UnternehmerTUM Together with the Klinikum rechts der Isar and the Health AI Lab Munich, we have brought together over 200 physicians, nurses, computer scientists, startups, investors and established companies on the topic of “digitalization in hospitals”.
At the "Healthcare Innovation Night" at TranslaTUM, twelve physicians shared their views on where they would like digital support in their daily routines. Startups presented their digital health solutions. The goal of the organizers, Dr. Dominik Böhler, Dr. Franz Pfister, and PD Dr. Dominik Pförringer, is to use interdisciplinary exchange to accelerate the sluggish digitalization of German hospitals.
Digitalization offers great potential for hospitals: diseases can be detected earlier, internal processes organized more efficiently, healthcare costs reduced, and patient care improved. Artificial intelligence, robotics, sensor technology, big data, additive manufacturing, and augmented reality—the technologies for this have long been available.
Startups provide concrete use cases
The startups provided concrete examples at the "Healthcare Innovation Night": The solutions ranged from automated laboratories for tissue samples and intelligent algorithms that evaluate 3D camera images of patients with motor disorders to cloud-based software that helps nurses better plan their daily tasks in order to have more time for patients.
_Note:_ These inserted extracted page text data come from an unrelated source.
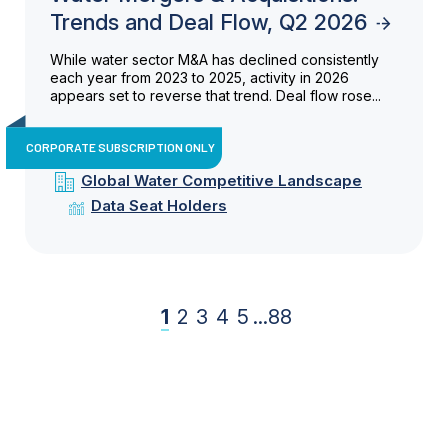
Trends and Deal Flow, Q2 2026
While water sector M&A has declined consistently
each year from 2023 to 2025, activity in 2026
appears set to reverse that trend. Deal flow rose...
CORPORATE SUBSCRIPTION ONLY
Global Water Competitive Landscape
Data Seat Holders
1
2
3
4
5
...
88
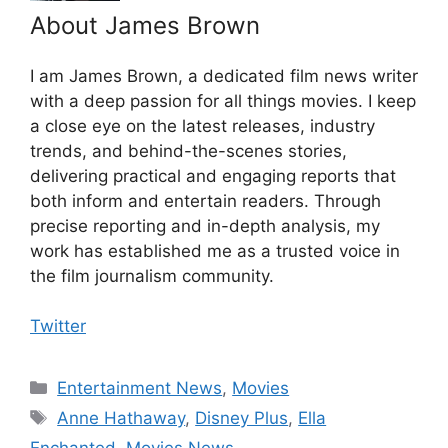
About James Brown
I am James Brown, a dedicated film news writer
with a deep passion for all things movies. I keep
a close eye on the latest releases, industry
trends, and behind-the-scenes stories,
delivering practical and engaging reports that
both inform and entertain readers. Through
precise reporting and in-depth analysis, my
work has established me as a trusted voice in
the film journalism community.
Twitter
Categories
Entertainment News
,
Movies
Tags
Anne Hathaway
,
Disney Plus
,
Ella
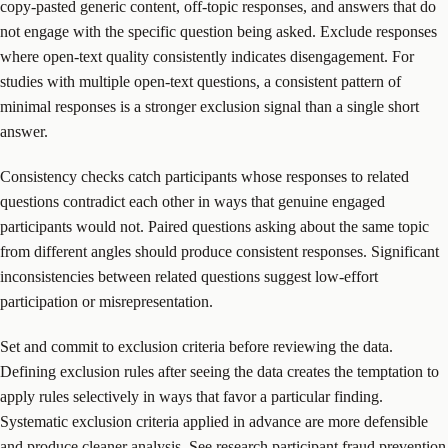
copy-pasted generic content, off-topic responses, and answers that do
not engage with the specific question being asked. Exclude responses
where open-text quality consistently indicates disengagement. For
studies with multiple open-text questions, a consistent pattern of
minimal responses is a stronger exclusion signal than a single short
answer.
Consistency checks catch participants whose responses to related
questions contradict each other in ways that genuine engaged
participants would not. Paired questions asking about the same topic
from different angles should produce consistent responses. Significant
inconsistencies between related questions suggest low-effort
participation or misrepresentation.
Set and commit to exclusion criteria before reviewing the data.
Defining exclusion rules after seeing the data creates the temptation to
apply rules selectively in ways that favor a particular finding.
Systematic exclusion criteria applied in advance are more defensible
and produce cleaner analysis. See
research participant fraud prevention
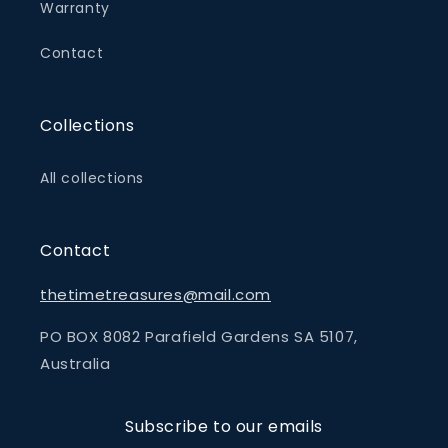
Warranty
Contact
Collections
All collections
Contact
thetimetreasures@mail.com
PO BOX 8082 Parafield Gardens SA 5107,
Australia
Subscribe to our emails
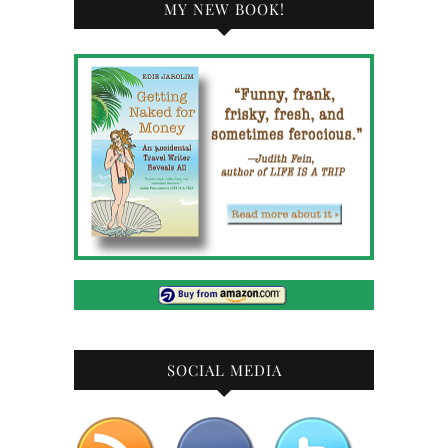
MY NEW BOOK!
SOCIAL MEDIA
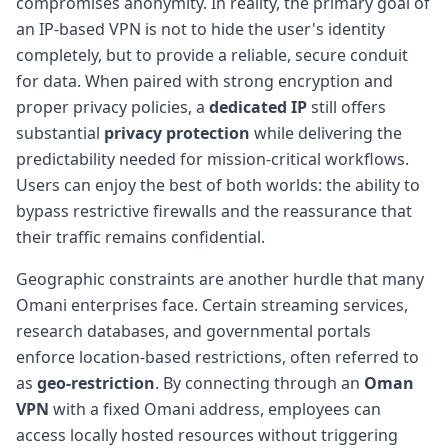
compromises anonymity. In reality, the primary goal of
an IP-based VPN is not to hide the user's identity
completely, but to provide a reliable, secure conduit
for data. When paired with strong encryption and
proper privacy policies, a
dedicated IP
still offers
substantial
privacy protection
while delivering the
predictability needed for mission-critical workflows.
Users can enjoy the best of both worlds: the ability to
bypass restrictive firewalls and the reassurance that
their traffic remains confidential.
Geographic constraints are another hurdle that many
Omani enterprises face. Certain streaming services,
research databases, and governmental portals
enforce location-based restrictions, often referred to
as
geo-restriction
. By connecting through an
Oman
VPN
with a fixed Omani address, employees can
access locally hosted resources without triggering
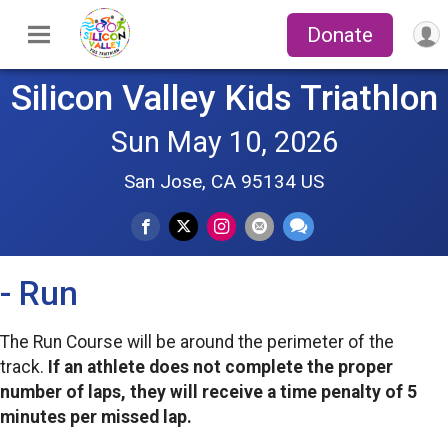
Donate
Silicon Valley Kids Triathlon
Sun May 10, 2026
San Jose, CA 95134 US
- Run
The Run Course will be around the perimeter of the
track.
If an athlete does not complete the proper
number of laps, they will receive a time penalty of 5
minutes per missed lap.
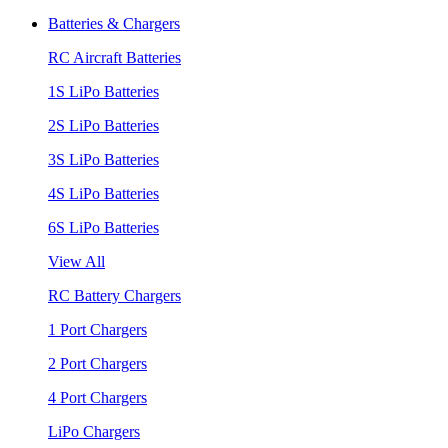
Batteries & Chargers
RC Aircraft Batteries
1S LiPo Batteries
2S LiPo Batteries
3S LiPo Batteries
4S LiPo Batteries
6S LiPo Batteries
View All
RC Battery Chargers
1 Port Chargers
2 Port Chargers
4 Port Chargers
LiPo Chargers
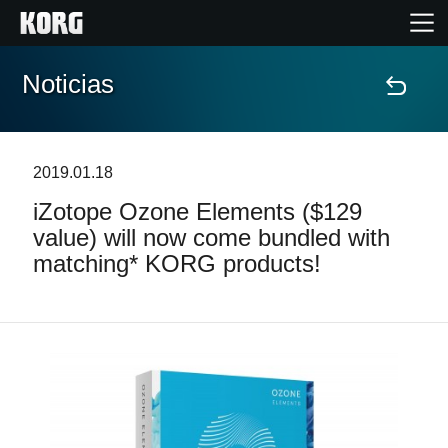
Noticias
Inicio
Productos
2019.01.18
iZotope Ozone Elements ($129
Características
value) will now come bundled with
matching* KORG products!
Eventos
Soporte
Localizador de Tiendas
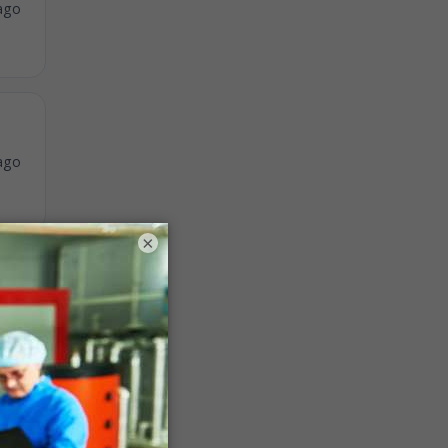
ago
ago
×
ago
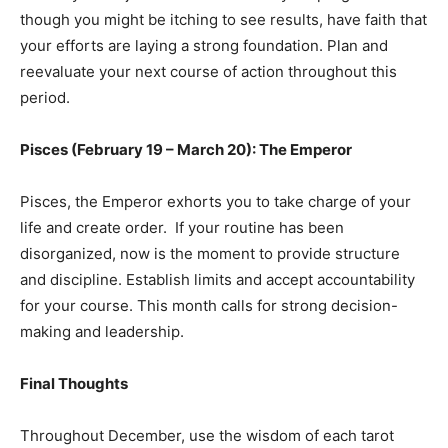
though you might be itching to see results, have faith that
your efforts are laying a strong foundation. Plan and
reevaluate your next course of action throughout this
period.
Pisces (February 19 – March 20): The Emperor
Pisces, the Emperor exhorts you to take charge of your
life and create order. If your routine has been
disorganized, now is the moment to provide structure
and discipline. Establish limits and accept accountability
for your course. This month calls for strong decision-
making and leadership.
Final Thoughts
Throughout December, use the wisdom of each tarot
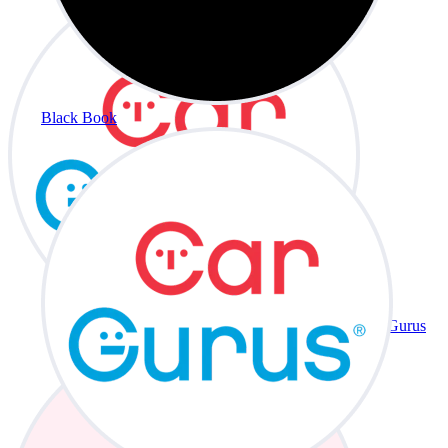
Black Book
CarGurus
"There are already numerous solutions on the market. But many hospitals are unaware of them. We want to bring together the various players in the healthcare system to jointly drive innovation,"
said Dr. Franz PfisterHe is an entrepreneur, physician, and data scientist, as well as the initiator of the Health AI Lab Munich.
“The actors are not sufficiently networked with each other”
The reality in German hospitals, however, is different: bureaucracy, outdated structures, a lack of accountability, and unstructured data are slowing down digitalization in hospitals. Studies illustrate the plight: In the Bertelsmann Foundation's Digital Health Index, for example, Germany ranks second to last in the "bottom-of-the-pack" group, coming in 16th place.
Why is digitalization making such slow progress in German hospitals?
"The actors are not sufficiently networked with each other. In particular, there is a lack of interdisciplinary exchange between physicians, innovative entrepreneurs and investors,"
says Dr. Dominik Böhler, Partner in the Entrepreneurship & Tech Education department at UnternehmerTUM and responsible for the Digital Healthcare Entrepreneurship initiative.